Refugees International, an advocacy organization, has helped journalists navigate refugee situations in Somalia, Burma, Sudan and other conflict areas. Press officer Vanessa Parra has orchestrated some of the trips, and says she has seen an increased willingness — and need — for reporters to access international stories on the shoulders of organizations like hers. “In the past there was an implied understanding that [news organizations] were having economic troubles, but [today] it has been made very clear to me that things are shifting,” she says. The group has been approached by journalists not only to help them with story ideas, but to help subsidize their trips, or simply author stories for them. She points out that while such stories do note the author’s affiliation, they are appearing more often throughout the publication, rather than just on opinion pages.

Freelance reporter Michael Kavanagh, whose work from Congo has been featured on NPR and BBC, has also witnessed the trend of NGOs filling in for journalists. For instance, when the elections in Eastern Congo were carried out relatively peacefully, his editors pulled him off of the story, instead instructing him to “just leave the [phone] numbers for key NGO [staff], and if we needed something we would get it from them.”

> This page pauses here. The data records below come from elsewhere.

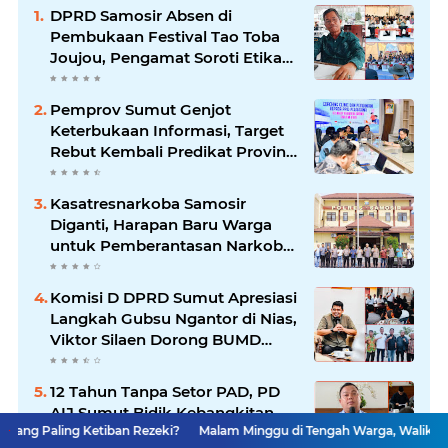
DPRD Samosir Absen di
Pembukaan Festival Tao Toba
Joujou, Pengamat Soroti Etika
Birokrasi Pemkab
Pemprov Sumut Genjot
Keterbukaan Informasi, Target
Rebut Kembali Predikat Provinsi
Informatif
Kasatresnarkoba Samosir
Diganti, Harapan Baru Warga
untuk Pemberantasan Narkoba
Menguat
Komisi D DPRD Sumut Apresiasi
Langkah Gubsu Ngantor di Nias,
Viktor Silaen Dorong BUMD
Kelola Rumput Laut
12 Tahun Tanpa Setor PAD, PD
AIJ Sumut Bidik Kebangkitan
Ketiban Rezeki?
Malam Minggu di Tengah Warga, Walikota Rico Waas Ja
Lewat Optimalisasi Aset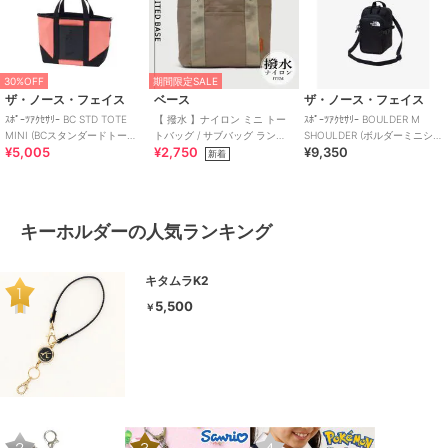
30%OFF
期間限定SALE
ザ・ノース・フェイス
ベース
ザ・ノース・フェイス
ｽﾎﾟｰﾂｱｸｾｻﾘｰ BC STD TOTE
【 撥水 】ナイロン ミニ トー
ｽﾎﾟｰﾂｱｸｾｻﾘｰ BOULDER M
MINI (BCスタンダードトート
トバッグ / サブバッグ ランチ
SHOULDER (ボルダーミニショ
¥5,005
¥2,750
¥9,350
ミニ)
バッグ 仕切り付き
ルダー)
新着
キーホルダーの人気ランキング
キタムラK2
5,500
￥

In addition to the long-standing practices of using relief groups to hitch rides to a crisis spot, to access refugee camps, or to provide details about an emergency, enterprising journalists are increasingly tapping into opportunities provided by foundations, fellowships and grants to support research travel. While not all news organizations support the practice, and many today won’t guarantee employment for returning reporters, those that do have benefited from no-strings-attached international coverage on another organization’s dime. Former Boston Globe reporter Charles Sennott, who spent a decade reporting from Jerusalem and London, returned home to find that the paper was investing more in local stories. Sennott looked for other funding sources to get him out of the newsroom and was awarded a grant from the Carnegie Corporation to travel to Afghanistan. The arrangement required him to report for the Foundation’s Carnegie Reporter, but also allowed him to file stories for The Boston Globe. “My editor [justified] it by looking the other way. He didn’t embrace it and didn’t reject it,” Sennott says. Indeed, in recent months foundations have seen spikes in applications from both staff reporters and freelancers, many of whom are causalities of the industry’s growing pains looking to keep their bylines current. In April the International Reporting Project — an organization that provides opportunities for journalists to travel overseas and report on critical issues not covered in mainstream media — saw an 80 percent increase in its applications.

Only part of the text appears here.